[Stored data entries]
^^^^
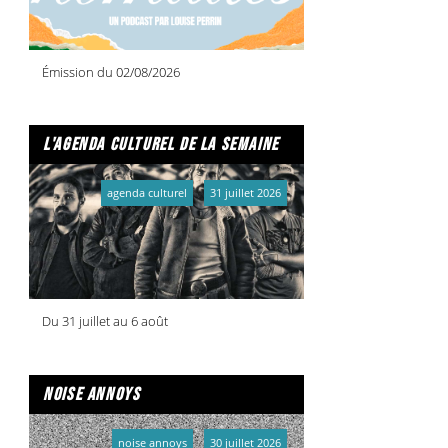
Émission du 02/08/2026
l'agenda culturel de la semaine
agenda culturel
31 juillet 2026
Du 31 juillet au 6 août
noise annoys
noise annoys
30 juillet 2026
^^^^
> **Exercise brief**
Restate the records above exactly, less any pictures.

> **Expected answer**
Émission du 02/08/2026
l'agenda culturel de la semaine
agenda culturel
31 juillet 2026
Du 31 juillet au 6 août
noise annoys
noise annoys
30 juillet 2026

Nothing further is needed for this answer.